▶ Assigned task:
Images excluded, repeat each entry below exactly.
******
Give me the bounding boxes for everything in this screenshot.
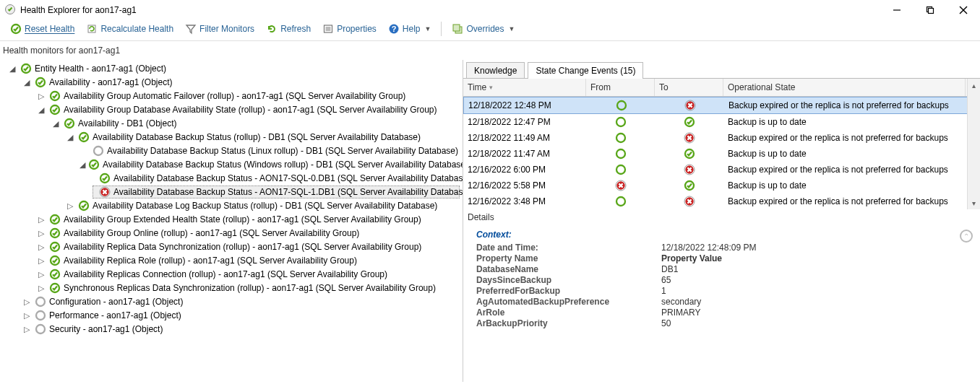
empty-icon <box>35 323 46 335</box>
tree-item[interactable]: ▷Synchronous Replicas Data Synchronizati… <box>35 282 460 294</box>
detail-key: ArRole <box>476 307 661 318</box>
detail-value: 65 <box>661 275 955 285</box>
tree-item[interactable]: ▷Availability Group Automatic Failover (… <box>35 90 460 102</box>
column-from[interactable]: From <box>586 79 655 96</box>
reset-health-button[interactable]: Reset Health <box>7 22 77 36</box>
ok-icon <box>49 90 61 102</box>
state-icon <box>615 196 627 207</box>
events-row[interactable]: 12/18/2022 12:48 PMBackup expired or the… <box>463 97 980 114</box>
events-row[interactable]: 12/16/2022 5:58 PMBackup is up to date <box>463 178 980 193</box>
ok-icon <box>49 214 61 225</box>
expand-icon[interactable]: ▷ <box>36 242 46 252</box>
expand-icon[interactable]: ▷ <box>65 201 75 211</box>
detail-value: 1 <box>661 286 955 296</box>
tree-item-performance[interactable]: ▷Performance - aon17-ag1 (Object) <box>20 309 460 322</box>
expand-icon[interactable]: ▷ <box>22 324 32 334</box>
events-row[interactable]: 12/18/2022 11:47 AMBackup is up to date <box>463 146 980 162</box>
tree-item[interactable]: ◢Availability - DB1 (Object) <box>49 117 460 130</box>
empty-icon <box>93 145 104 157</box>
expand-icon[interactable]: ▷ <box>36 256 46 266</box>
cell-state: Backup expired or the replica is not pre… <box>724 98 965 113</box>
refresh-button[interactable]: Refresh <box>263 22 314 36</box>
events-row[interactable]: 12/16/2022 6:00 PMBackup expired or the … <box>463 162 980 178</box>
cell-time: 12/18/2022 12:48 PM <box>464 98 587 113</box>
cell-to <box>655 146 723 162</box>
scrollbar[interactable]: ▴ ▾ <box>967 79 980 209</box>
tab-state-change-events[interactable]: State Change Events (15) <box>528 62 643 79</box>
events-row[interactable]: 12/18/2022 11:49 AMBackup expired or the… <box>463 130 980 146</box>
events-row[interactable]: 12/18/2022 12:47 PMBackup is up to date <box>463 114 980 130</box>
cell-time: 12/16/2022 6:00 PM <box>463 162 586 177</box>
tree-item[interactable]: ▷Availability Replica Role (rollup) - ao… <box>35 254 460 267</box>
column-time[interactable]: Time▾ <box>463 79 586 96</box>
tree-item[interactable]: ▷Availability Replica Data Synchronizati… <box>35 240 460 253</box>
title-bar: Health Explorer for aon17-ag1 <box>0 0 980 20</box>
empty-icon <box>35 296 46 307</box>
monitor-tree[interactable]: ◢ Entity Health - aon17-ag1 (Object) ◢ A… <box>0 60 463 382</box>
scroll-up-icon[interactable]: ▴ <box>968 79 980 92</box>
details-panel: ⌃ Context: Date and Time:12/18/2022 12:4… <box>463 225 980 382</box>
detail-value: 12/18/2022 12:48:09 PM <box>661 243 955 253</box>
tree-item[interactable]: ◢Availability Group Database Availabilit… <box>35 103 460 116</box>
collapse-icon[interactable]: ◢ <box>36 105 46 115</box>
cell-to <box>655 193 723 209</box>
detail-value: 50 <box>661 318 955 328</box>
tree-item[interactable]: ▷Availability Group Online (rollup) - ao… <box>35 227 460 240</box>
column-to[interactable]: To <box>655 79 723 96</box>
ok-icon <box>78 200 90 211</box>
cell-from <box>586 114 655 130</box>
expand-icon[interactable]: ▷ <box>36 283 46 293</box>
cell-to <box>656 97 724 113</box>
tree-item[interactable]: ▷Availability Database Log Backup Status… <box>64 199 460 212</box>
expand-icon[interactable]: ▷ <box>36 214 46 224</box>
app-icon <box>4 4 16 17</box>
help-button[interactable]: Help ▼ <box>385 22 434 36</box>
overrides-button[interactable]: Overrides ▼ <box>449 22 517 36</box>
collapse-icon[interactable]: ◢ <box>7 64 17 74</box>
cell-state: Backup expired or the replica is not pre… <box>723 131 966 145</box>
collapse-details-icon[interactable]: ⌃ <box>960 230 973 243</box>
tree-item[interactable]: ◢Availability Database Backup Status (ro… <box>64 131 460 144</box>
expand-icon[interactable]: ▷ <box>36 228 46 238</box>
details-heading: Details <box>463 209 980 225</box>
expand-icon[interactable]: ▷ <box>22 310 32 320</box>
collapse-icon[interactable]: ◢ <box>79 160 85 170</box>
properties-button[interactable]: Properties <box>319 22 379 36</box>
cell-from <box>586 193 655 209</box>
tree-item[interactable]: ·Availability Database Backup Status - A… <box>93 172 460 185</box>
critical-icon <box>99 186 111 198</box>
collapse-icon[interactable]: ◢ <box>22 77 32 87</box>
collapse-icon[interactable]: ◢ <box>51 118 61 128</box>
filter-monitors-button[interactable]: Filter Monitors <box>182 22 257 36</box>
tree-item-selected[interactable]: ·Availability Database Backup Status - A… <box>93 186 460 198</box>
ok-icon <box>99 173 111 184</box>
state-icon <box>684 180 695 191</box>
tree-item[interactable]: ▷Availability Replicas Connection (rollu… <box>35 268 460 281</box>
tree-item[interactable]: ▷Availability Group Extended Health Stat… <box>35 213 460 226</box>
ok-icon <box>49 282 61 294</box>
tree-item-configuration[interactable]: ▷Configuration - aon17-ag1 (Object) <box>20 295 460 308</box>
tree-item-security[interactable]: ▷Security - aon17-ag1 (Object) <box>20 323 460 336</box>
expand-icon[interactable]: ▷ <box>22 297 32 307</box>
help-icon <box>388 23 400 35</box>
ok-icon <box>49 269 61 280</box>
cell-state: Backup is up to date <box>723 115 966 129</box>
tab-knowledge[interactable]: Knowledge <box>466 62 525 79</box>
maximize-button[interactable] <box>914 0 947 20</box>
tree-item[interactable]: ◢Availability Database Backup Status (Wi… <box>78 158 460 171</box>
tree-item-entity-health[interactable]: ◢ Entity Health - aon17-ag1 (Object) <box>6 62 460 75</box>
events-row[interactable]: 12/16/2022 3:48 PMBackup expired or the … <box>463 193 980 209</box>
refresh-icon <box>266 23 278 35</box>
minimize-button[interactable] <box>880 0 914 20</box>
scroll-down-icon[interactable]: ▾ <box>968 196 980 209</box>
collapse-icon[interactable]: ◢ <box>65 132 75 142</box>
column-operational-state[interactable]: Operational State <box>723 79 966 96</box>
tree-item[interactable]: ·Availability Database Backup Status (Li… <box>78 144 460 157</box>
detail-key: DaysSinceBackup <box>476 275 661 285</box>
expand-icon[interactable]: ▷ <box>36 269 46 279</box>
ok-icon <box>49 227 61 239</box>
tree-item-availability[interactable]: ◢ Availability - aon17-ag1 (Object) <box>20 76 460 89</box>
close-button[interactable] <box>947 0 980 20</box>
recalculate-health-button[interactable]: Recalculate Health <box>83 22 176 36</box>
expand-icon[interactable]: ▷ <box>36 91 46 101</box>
******
▶ Problem solution:
Give me the bounding boxes for everything in this screenshot.
empty-icon <box>35 323 46 335</box>
tree-item[interactable]: ▷Synchronous Replicas Data Synchronizati… <box>35 282 460 294</box>
detail-key: ArRole <box>476 307 661 318</box>
detail-value: 65 <box>661 275 955 285</box>
tree-item[interactable]: ▷Availability Group Automatic Failover (… <box>35 90 460 102</box>
column-from[interactable]: From <box>586 79 655 96</box>
reset-health-button[interactable]: Reset Health <box>7 22 77 36</box>
ok-icon <box>49 90 61 102</box>
state-icon <box>615 196 627 207</box>
events-row[interactable]: 12/18/2022 12:48 PMBackup expired or the… <box>463 97 980 114</box>
events-row[interactable]: 12/16/2022 5:58 PMBackup is up to date <box>463 178 980 193</box>
ok-icon <box>49 214 61 225</box>
expand-icon[interactable]: ▷ <box>36 242 46 252</box>
expand-icon[interactable]: ▷ <box>65 201 75 211</box>
detail-value: 1 <box>661 286 955 296</box>
tree-item-performance[interactable]: ▷Performance - aon17-ag1 (Object) <box>20 309 460 322</box>
expand-icon[interactable]: ▷ <box>22 324 32 334</box>
events-row[interactable]: 12/18/2022 11:47 AMBackup is up to date <box>463 146 980 162</box>
tree-item[interactable]: ◢Availability - DB1 (Object) <box>49 117 460 130</box>
empty-icon <box>93 145 104 157</box>
expand-icon[interactable]: ▷ <box>36 256 46 266</box>
cell-state: Backup expired or the replica is not pre… <box>724 98 965 113</box>
refresh-button[interactable]: Refresh <box>263 22 314 36</box>
events-row[interactable]: 12/16/2022 6:00 PMBackup expired or the … <box>463 162 980 178</box>
cell-time: 12/18/2022 12:48 PM <box>464 98 587 113</box>
cell-to <box>655 146 723 162</box>
scrollbar[interactable]: ▴ ▾ <box>967 79 980 209</box>
tab-state-change-events[interactable]: State Change Events (15) <box>528 62 643 79</box>
events-row[interactable]: 12/18/2022 11:49 AMBackup expired or the… <box>463 130 980 146</box>
events-row[interactable]: 12/18/2022 12:47 PMBackup is up to date <box>463 114 980 130</box>
cell-time: 12/16/2022 6:00 PM <box>463 162 586 177</box>
tree-item[interactable]: ▷Availability Replica Role (rollup) - ao… <box>35 254 460 267</box>
column-time[interactable]: Time▾ <box>463 79 586 96</box>
tree-item[interactable]: ▷Availability Replica Data Synchronizati… <box>35 240 460 253</box>
title-bar: Health Explorer for aon17-ag1 <box>0 0 980 20</box>
empty-icon <box>35 296 46 307</box>
monitor-tree[interactable]: ◢ Entity Health - aon17-ag1 (Object) ◢ A… <box>0 60 463 382</box>
scroll-up-icon[interactable]: ▴ <box>968 79 980 92</box>
details-panel: ⌃ Context: Date and Time:12/18/2022 12:4… <box>463 225 980 382</box>
detail-value: 12/18/2022 12:48:09 PM <box>661 243 955 253</box>
tree-item[interactable]: ◢Availability Group Database Availabilit… <box>35 103 460 116</box>
collapse-icon[interactable]: ◢ <box>36 105 46 115</box>
cell-to <box>655 193 723 209</box>
detail-value: 50 <box>661 318 955 328</box>
tree-item[interactable]: ▷Availability Group Online (rollup) - ao… <box>35 227 460 240</box>
column-to[interactable]: To <box>655 79 723 96</box>
ok-icon <box>78 200 90 211</box>
cell-from <box>586 114 655 130</box>
expand-icon[interactable]: ▷ <box>36 283 46 293</box>
cell-to <box>656 97 724 113</box>
tree-item[interactable]: ▷Availability Database Log Backup Status… <box>64 199 460 212</box>
expand-icon[interactable]: ▷ <box>36 214 46 224</box>
app-icon <box>4 4 16 17</box>
help-button[interactable]: Help ▼ <box>385 22 434 36</box>
overrides-button[interactable]: Overrides ▼ <box>449 22 517 36</box>
collapse-icon[interactable]: ◢ <box>7 64 17 74</box>
cell-state: Backup expired or the replica is not pre… <box>723 131 966 145</box>
collapse-details-icon[interactable]: ⌃ <box>960 230 973 243</box>
tree-item[interactable]: ◢Availability Database Backup Status (ro… <box>64 131 460 144</box>
expand-icon[interactable]: ▷ <box>36 228 46 238</box>
details-heading: Details <box>463 209 980 225</box>
expand-icon[interactable]: ▷ <box>22 310 32 320</box>
collapse-icon[interactable]: ◢ <box>79 160 85 170</box>
properties-button[interactable]: Properties <box>319 22 379 36</box>
cell-from <box>586 193 655 209</box>
tree-item[interactable]: ·Availability Database Backup Status - A… <box>93 172 460 185</box>
critical-icon <box>99 186 111 198</box>
collapse-icon[interactable]: ◢ <box>22 77 32 87</box>
collapse-icon[interactable]: ◢ <box>51 118 61 128</box>
filter-monitors-button[interactable]: Filter Monitors <box>182 22 257 36</box>
tree-item-selected[interactable]: ·Availability Database Backup Status - A… <box>93 186 460 198</box>
ok-icon <box>99 173 111 184</box>
state-icon <box>684 180 695 191</box>
tree-item[interactable]: ▷Availability Replicas Connection (rollu… <box>35 268 460 281</box>
tree-item[interactable]: ▷Availability Group Extended Health Stat… <box>35 213 460 226</box>
ok-icon <box>49 282 61 294</box>
tree-item-configuration[interactable]: ▷Configuration - aon17-ag1 (Object) <box>20 295 460 308</box>
tree-item-security[interactable]: ▷Security - aon17-ag1 (Object) <box>20 323 460 336</box>
expand-icon[interactable]: ▷ <box>22 297 32 307</box>
help-icon <box>388 23 400 35</box>
ok-icon <box>49 269 61 280</box>
cell-state: Backup is up to date <box>723 115 966 129</box>
tab-knowledge[interactable]: Knowledge <box>466 62 525 79</box>
maximize-button[interactable] <box>914 0 947 20</box>
tree-item[interactable]: ◢Availability Database Backup Status (Wi… <box>78 158 460 171</box>
tree-item-entity-health[interactable]: ◢ Entity Health - aon17-ag1 (Object) <box>6 62 460 75</box>
events-row[interactable]: 12/16/2022 3:48 PMBackup expired or the … <box>463 193 980 209</box>
refresh-icon <box>266 23 278 35</box>
minimize-button[interactable] <box>880 0 914 20</box>
scroll-down-icon[interactable]: ▾ <box>968 196 980 209</box>
collapse-icon[interactable]: ◢ <box>65 132 75 142</box>
column-operational-state[interactable]: Operational State <box>723 79 966 96</box>
tree-item[interactable]: ·Availability Database Backup Status (Li… <box>78 144 460 157</box>
detail-key: DaysSinceBackup <box>476 275 661 285</box>
expand-icon[interactable]: ▷ <box>36 269 46 279</box>
ok-icon <box>49 227 61 239</box>
tree-item-availability[interactable]: ◢ Availability - aon17-ag1 (Object) <box>20 76 460 89</box>
close-button[interactable] <box>947 0 980 20</box>
recalculate-health-button[interactable]: Recalculate Health <box>83 22 176 36</box>
expand-icon[interactable]: ▷ <box>36 91 46 101</box>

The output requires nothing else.